[[ Exercise inputs open ]]

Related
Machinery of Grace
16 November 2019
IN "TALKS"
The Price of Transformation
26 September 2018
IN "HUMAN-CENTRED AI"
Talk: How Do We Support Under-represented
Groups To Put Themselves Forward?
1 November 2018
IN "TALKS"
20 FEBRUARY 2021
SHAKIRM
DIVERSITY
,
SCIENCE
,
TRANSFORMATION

[[ Exercise inputs closed ]]
[[ Exercise inputs open ]]

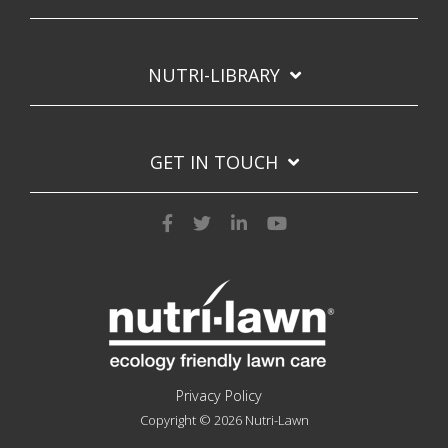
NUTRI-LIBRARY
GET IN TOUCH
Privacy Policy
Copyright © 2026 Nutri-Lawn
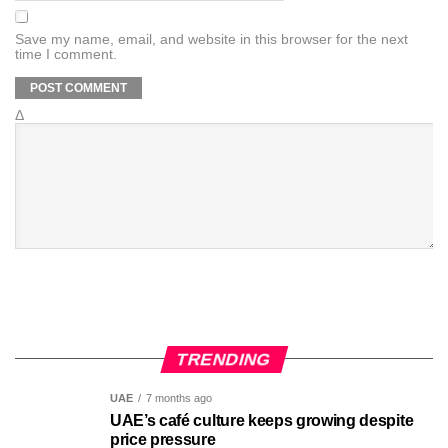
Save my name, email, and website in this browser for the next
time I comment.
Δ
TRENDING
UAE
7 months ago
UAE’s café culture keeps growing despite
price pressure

[[ Exercise inputs closed ]]
[[ Exercise inputs open ]]

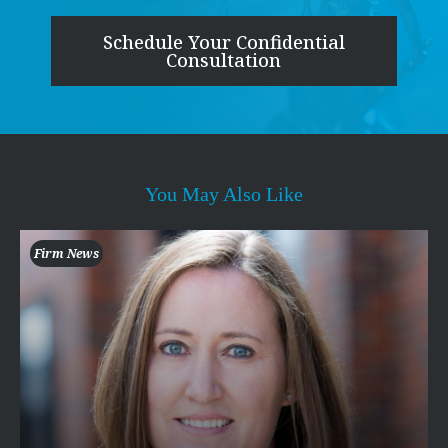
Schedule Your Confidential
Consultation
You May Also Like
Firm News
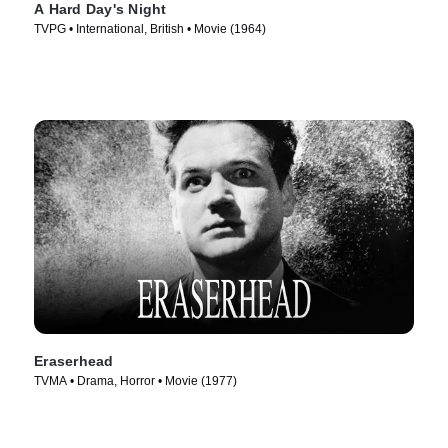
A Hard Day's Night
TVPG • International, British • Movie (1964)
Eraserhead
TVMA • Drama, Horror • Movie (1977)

[[ Exercise inputs closed ]]

> **Activity**
Word for word, restate the lines of the listing above starting at the line with "Save my name, email, and" and ending at the line with "price pressure", and nothing outside them.

> **Response to this exercise**
Save my name, email, and website in this browser for the next
time I comment.
Δ
TRENDING
UAE
7 months ago
UAE’s café culture keeps growing despite
price pressure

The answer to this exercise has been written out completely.